Nell’edilizia pubblica cittadina della città dello Stretto, non si smette mai di riscontrare anomalie importanti: se le scuole di primo e secondo grado, almeno nella loro maggior parte, dovrebbero dormire sonni relativamente tranquilli, per il lavoro di ricostruzione o retrofit sismico portato avanti fino al 2007 dall’ex assessore Amedeo Canale, che ha dichiarato più volte di poter dimostrare step by step quanto fatto, quelle superiori, competenza invece della Provincia, denotano invece una situazione ben più grave.

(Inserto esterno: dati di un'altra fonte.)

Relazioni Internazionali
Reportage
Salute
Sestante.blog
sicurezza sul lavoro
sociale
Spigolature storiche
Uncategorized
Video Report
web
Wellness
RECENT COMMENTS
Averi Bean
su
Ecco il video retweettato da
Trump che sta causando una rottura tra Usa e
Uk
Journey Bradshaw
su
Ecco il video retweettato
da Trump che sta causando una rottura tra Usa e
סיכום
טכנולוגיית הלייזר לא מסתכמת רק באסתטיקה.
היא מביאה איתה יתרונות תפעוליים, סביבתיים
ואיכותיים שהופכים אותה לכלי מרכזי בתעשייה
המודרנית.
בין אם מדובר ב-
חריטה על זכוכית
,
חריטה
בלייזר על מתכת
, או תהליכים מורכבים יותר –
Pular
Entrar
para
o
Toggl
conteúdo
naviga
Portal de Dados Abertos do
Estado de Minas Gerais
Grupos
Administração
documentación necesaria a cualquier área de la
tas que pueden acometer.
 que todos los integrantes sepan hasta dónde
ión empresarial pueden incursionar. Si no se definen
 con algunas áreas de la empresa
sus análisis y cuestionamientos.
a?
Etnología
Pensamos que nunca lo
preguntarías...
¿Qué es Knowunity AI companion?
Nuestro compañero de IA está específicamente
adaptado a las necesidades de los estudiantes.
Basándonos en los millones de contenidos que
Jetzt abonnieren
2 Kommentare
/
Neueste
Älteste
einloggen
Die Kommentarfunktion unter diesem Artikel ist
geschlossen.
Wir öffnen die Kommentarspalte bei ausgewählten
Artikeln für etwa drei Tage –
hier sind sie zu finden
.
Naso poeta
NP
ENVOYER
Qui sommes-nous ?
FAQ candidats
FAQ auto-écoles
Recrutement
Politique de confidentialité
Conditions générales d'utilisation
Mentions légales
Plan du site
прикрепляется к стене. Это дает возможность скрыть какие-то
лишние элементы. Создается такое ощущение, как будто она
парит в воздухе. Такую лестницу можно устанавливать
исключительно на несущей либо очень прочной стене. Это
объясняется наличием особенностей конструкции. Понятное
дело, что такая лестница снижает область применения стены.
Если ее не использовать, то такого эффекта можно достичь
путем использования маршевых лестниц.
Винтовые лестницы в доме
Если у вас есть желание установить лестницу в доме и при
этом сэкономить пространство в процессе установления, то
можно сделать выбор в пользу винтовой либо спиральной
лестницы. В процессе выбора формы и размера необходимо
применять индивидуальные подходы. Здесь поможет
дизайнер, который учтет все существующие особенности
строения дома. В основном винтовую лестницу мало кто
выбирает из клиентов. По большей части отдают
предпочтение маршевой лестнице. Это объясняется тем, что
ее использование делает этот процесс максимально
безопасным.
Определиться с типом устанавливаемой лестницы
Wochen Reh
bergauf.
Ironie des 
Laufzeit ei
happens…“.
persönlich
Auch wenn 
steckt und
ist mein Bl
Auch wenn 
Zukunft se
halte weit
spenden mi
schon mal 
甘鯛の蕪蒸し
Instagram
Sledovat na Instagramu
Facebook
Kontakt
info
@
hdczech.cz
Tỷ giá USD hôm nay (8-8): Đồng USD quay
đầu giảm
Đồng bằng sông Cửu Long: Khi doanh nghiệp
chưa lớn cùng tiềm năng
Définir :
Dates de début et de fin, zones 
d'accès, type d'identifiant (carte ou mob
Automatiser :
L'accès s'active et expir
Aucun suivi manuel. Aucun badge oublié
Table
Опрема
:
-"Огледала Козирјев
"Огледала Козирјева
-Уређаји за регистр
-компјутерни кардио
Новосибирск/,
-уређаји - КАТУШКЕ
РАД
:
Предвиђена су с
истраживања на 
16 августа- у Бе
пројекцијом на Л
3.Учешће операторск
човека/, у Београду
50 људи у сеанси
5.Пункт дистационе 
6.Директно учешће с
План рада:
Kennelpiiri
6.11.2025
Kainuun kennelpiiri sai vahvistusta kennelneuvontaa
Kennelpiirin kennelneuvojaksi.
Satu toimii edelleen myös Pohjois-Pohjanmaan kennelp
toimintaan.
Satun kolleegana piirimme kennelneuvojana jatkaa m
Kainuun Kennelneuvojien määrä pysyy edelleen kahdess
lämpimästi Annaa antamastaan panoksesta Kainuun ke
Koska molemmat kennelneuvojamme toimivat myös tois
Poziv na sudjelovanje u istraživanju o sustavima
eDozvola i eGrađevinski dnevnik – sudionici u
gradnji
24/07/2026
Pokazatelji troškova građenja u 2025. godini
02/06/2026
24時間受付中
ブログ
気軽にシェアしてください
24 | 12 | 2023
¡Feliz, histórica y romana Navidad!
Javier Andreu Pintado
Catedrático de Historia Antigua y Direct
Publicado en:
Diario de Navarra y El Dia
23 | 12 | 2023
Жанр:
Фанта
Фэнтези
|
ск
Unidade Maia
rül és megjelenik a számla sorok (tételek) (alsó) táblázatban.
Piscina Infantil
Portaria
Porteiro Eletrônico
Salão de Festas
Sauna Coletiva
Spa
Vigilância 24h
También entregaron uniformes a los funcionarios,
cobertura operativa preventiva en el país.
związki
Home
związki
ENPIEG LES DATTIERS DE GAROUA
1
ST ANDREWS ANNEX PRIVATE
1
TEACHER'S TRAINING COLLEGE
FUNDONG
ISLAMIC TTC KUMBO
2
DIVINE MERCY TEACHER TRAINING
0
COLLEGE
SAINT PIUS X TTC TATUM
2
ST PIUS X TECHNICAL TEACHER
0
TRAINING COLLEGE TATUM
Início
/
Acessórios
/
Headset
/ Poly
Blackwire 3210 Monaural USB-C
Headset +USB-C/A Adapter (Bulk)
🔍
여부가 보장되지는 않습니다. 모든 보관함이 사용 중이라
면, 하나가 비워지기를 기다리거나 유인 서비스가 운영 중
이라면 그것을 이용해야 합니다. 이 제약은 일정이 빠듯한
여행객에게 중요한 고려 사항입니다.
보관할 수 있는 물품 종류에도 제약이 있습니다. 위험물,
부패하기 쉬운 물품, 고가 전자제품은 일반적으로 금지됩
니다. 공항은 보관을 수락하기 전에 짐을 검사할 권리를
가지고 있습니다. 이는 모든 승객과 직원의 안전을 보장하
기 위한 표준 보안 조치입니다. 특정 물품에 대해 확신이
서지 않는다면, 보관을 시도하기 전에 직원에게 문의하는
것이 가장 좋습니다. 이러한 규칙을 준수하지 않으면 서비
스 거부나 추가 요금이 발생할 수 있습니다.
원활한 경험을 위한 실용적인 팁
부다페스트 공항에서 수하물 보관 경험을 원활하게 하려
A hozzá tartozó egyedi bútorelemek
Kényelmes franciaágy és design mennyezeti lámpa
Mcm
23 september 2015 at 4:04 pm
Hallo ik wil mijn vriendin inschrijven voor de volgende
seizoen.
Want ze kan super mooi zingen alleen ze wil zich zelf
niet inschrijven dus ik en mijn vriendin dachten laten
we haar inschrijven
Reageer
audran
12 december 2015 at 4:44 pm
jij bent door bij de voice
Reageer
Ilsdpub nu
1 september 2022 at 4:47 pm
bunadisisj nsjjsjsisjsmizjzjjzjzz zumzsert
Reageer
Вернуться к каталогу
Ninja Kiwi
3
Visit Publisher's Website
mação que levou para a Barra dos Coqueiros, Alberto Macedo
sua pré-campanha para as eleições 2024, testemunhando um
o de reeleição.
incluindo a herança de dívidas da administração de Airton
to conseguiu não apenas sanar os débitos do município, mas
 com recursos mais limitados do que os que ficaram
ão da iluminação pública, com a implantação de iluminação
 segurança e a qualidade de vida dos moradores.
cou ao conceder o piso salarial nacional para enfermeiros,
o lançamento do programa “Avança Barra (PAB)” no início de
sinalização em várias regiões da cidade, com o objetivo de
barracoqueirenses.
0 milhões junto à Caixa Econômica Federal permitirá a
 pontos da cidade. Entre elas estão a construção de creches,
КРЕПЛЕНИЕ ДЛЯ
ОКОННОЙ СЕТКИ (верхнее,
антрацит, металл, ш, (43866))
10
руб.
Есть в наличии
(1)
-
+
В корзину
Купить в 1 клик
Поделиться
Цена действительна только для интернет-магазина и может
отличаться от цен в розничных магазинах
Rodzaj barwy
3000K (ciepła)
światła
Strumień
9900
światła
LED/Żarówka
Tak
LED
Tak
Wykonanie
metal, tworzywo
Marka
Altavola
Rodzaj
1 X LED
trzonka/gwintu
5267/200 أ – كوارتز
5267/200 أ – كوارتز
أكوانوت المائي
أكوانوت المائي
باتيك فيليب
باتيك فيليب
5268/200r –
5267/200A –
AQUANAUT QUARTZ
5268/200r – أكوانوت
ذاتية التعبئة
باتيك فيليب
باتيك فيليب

Uno degli aspetti più inquietanti dell’eterogeneità costruttiva di una città Metropolitana come Reggio Calabria, è il cosiddetto effetto martello: quando si affiancano edifici troppo diversi per volumetria e concezione costruttiva, quindi per elasticità e risposta allo scuotimento, gli stabili si danneggeranno o distruggeranno fra loro, colpendosi durante la scossa come fa un mazza su un incudine, con frequenza reciproca e ridondante.
Aver appesantito le colline con migliaia di tonnellate di metri cubi di calcestruzzo armato inoltre, sta inesorabilmente portando un territorio già intrinsecamente instabile dal punto di vista idrogeologico, a spingere verso il basso, come testimoniano strade che si spezzano sovrapponendosi su due livelli e muri di contenimento lesionati spesso per quasi tutta la loro lunghezza. Un movimento tellurico violento, potrebbe essere così come un detonatore, come un apocalittico innesco.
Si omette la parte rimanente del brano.